Re: [sqlite] Read only scaling optimization

2011-08-15 Thread Pavel Ivanov
> Just by having 2 programs access 2
> different files on the same disk give that much of a performance/scaling
> gain causes me to believe that there exists a vital area of code that is
> mutexed that is the bottleneck.

I hope you are talking about your OS kernel, because SQLite won't ever
care whether 2 different files reside on a same hdd or on different
ones. In both cases it executes the same code.

> So I'll ask the question. Is there any compile time or pragma's engineered
> towards read only performance as locking a table is no longer needed. To
> save mutexing in cache we would also be ok if each thread would have it's
> cache so it doesn't have to obtain a lock going into it.

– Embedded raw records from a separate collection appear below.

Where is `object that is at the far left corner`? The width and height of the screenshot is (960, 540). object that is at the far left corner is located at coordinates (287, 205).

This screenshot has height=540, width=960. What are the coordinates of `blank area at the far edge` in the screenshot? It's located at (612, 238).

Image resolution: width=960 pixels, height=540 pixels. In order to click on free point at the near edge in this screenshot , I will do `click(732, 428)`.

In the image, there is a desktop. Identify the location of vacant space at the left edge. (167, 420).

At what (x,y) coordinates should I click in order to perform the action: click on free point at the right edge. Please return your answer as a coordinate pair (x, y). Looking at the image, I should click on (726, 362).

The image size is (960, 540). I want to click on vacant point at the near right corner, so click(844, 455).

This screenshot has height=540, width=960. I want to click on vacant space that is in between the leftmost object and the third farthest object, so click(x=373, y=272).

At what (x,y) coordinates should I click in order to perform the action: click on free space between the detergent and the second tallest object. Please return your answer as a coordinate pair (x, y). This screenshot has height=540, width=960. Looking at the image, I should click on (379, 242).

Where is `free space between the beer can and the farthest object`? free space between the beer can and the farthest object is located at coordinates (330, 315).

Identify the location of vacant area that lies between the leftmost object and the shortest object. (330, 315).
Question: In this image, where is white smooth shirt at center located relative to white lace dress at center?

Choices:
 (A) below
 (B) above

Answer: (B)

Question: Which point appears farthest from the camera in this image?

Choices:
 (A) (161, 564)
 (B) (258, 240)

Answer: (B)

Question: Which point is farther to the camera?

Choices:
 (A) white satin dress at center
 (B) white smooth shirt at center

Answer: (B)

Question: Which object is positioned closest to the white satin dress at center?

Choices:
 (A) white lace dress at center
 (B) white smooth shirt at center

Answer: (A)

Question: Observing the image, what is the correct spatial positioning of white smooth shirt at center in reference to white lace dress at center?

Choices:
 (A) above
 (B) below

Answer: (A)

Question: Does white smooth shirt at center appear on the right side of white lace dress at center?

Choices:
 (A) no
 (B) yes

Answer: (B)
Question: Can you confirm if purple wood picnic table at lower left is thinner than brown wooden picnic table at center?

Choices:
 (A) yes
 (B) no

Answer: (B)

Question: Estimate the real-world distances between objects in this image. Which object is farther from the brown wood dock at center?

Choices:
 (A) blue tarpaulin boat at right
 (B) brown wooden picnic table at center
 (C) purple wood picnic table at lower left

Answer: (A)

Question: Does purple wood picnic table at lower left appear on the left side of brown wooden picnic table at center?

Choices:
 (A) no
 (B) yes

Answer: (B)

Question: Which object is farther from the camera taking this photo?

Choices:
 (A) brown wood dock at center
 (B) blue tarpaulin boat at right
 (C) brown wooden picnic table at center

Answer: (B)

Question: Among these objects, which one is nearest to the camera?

With default settings each connection has its own cache, they have
very little interference with each other. And even if you have some
custom settings different files have different caches anyway.

Regarding optimization of read-only access: the problem is not that
you only reading a file and don't need locks, the problem is to
prevent any other process that could write into the same file from
doing that while your reading transaction is active. So no, SQLite
doesn't have any settings or pragmas to optimize such access.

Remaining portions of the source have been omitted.